I well remember a certain day during the cold stretch
- it was Feby 4th 1917 - reckoned in the German papers to have been the coldest day for twenty-five years, I had gone out with a small working party to a brick kiln adjacent to the camp, our job was digging bricks out of the frozen ground and as my breakfast that morning had been a bowl of substitute coffee it was not surprising when I went out in a faint luckily I was caught when falling, otherwise with the loose bricks about I may have caught a "souvenir" out of it.
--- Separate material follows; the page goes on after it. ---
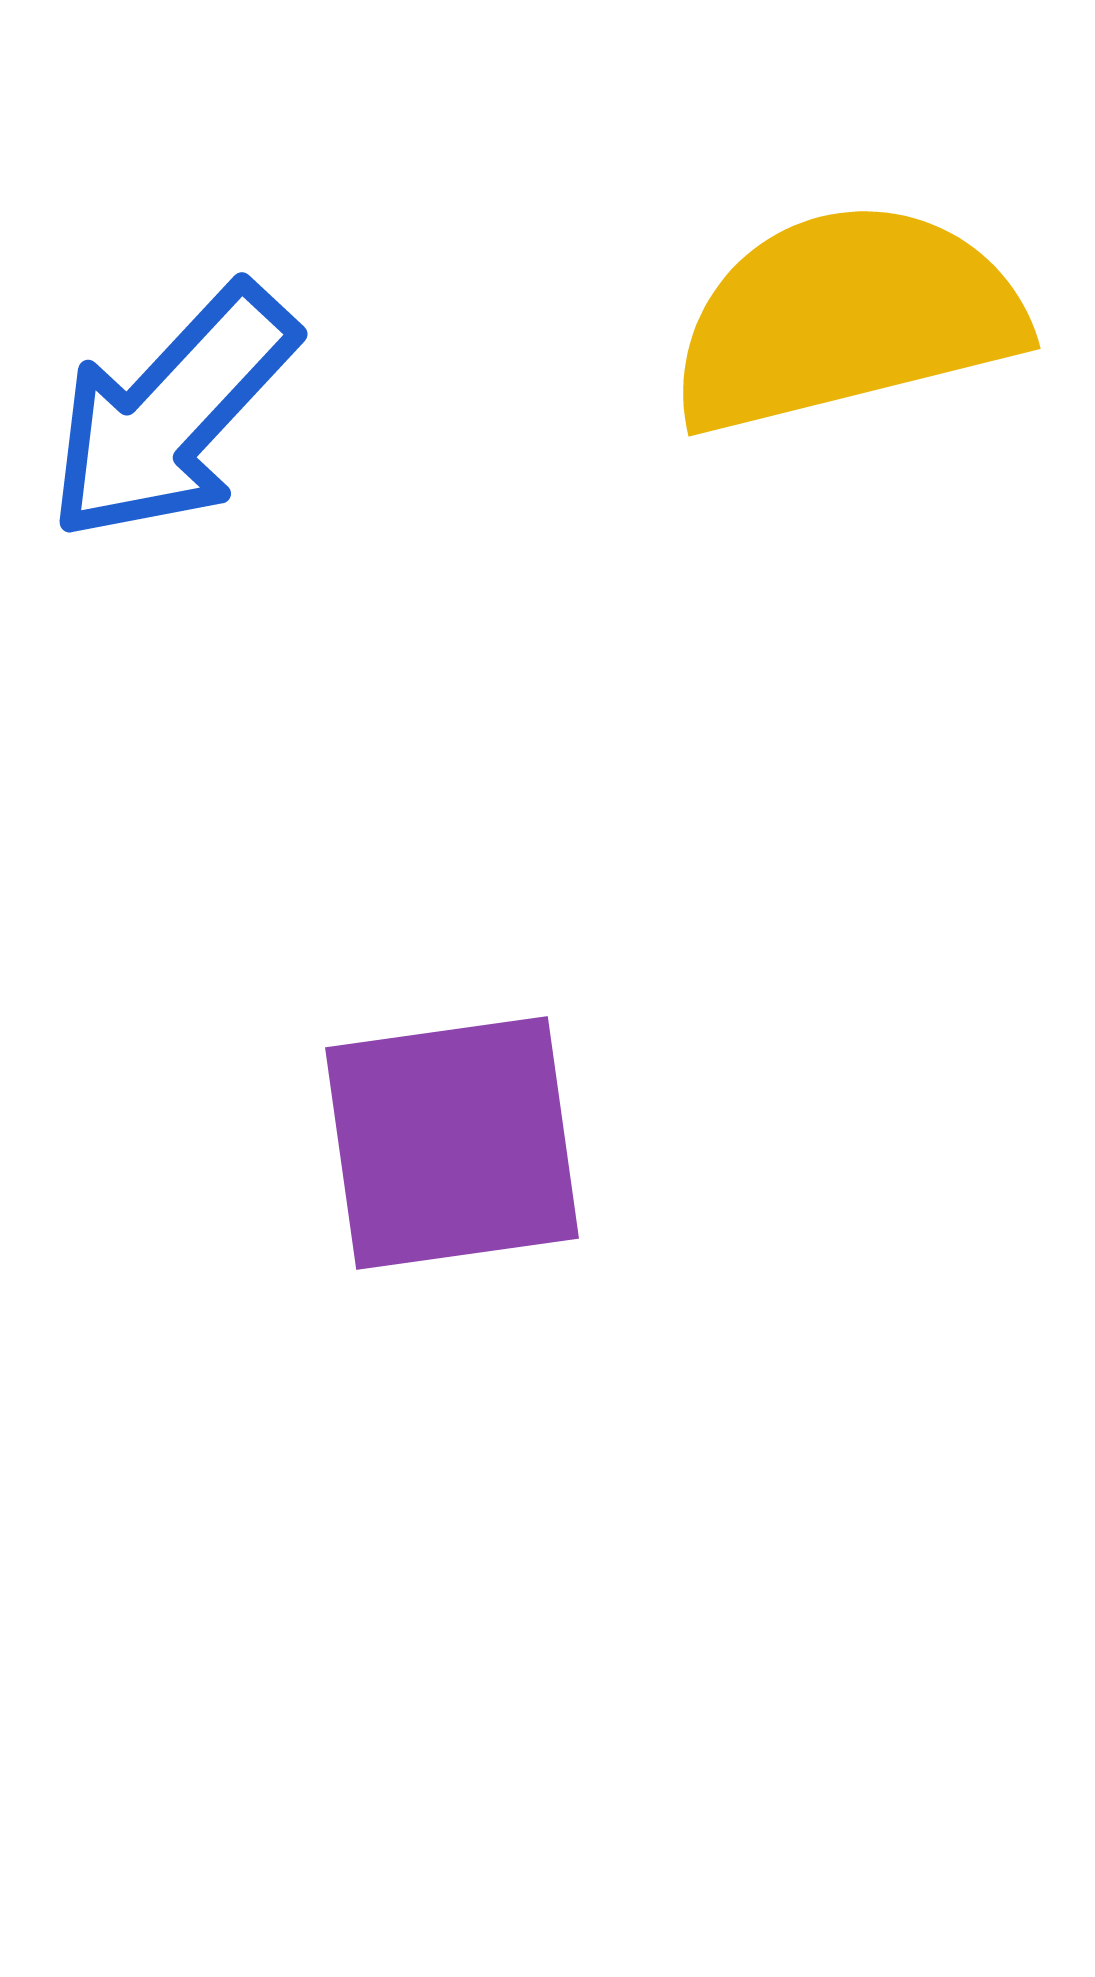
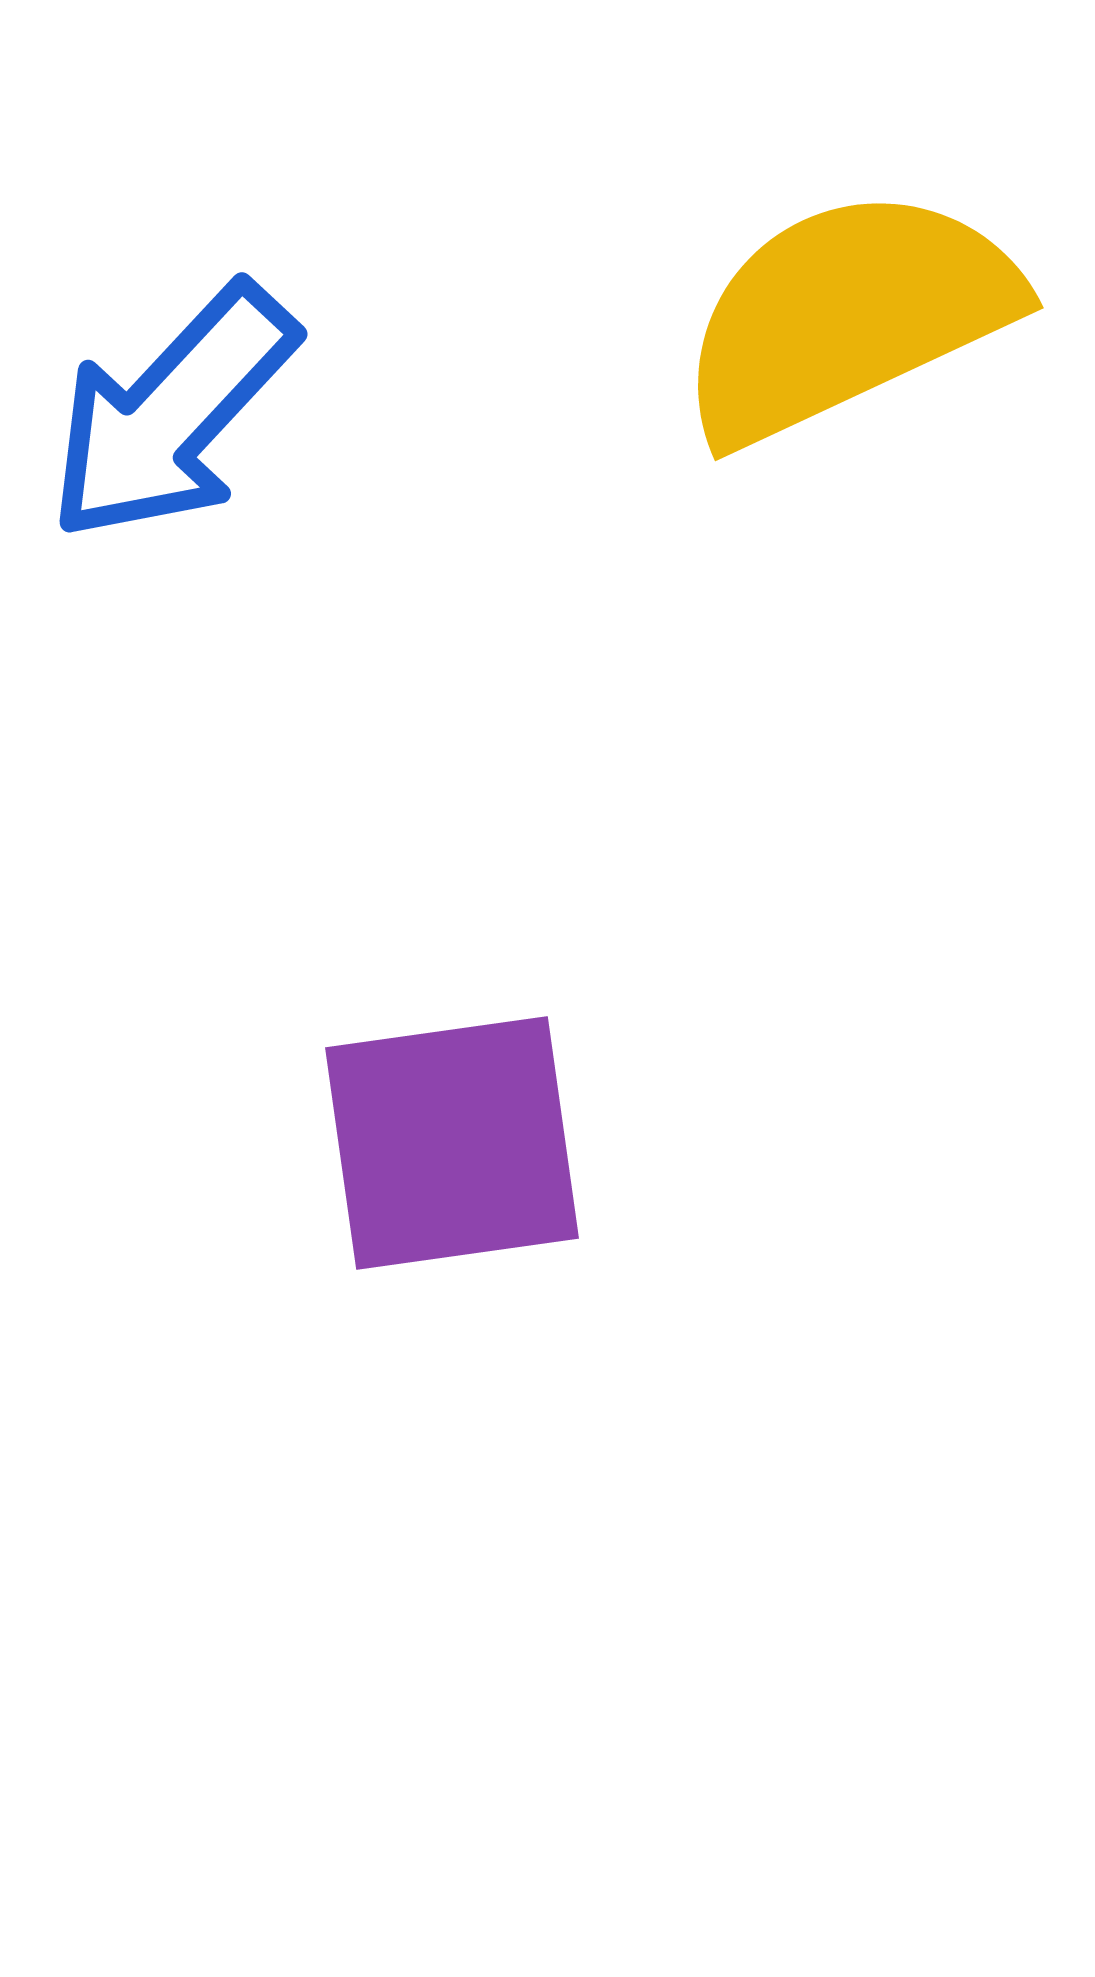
yellow semicircle: moved 1 px right, 3 px up; rotated 11 degrees counterclockwise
Anyway when I came to I was compelled to make some pretence at working - I may state that from experience one took great stock of his sentry before arguing the point with him, if he appeared at all weak or "blase" you loafed at your Job, If he appeared to he of the "Prussian" type or "he was one of those elderly patriots - who only knew the war from their papers- you did just what you were told rather than run the risk of "falling foul" with him, for you didn't know what he was capable of doing--- it might he the cold steel of his bayonet or a gentle reminder with the butt of "his rifle".
      On a certain occasion 1 witnessed an elderly 'Frenchman beaten unconscious with the flat of a sword by a German officer, his offence being that he didn't get out of the road quick enough when passing this officer.
      Early in March I was examined, with forty other Englishmen, & classified as fit for "arbide" (work) by the camp Doctor.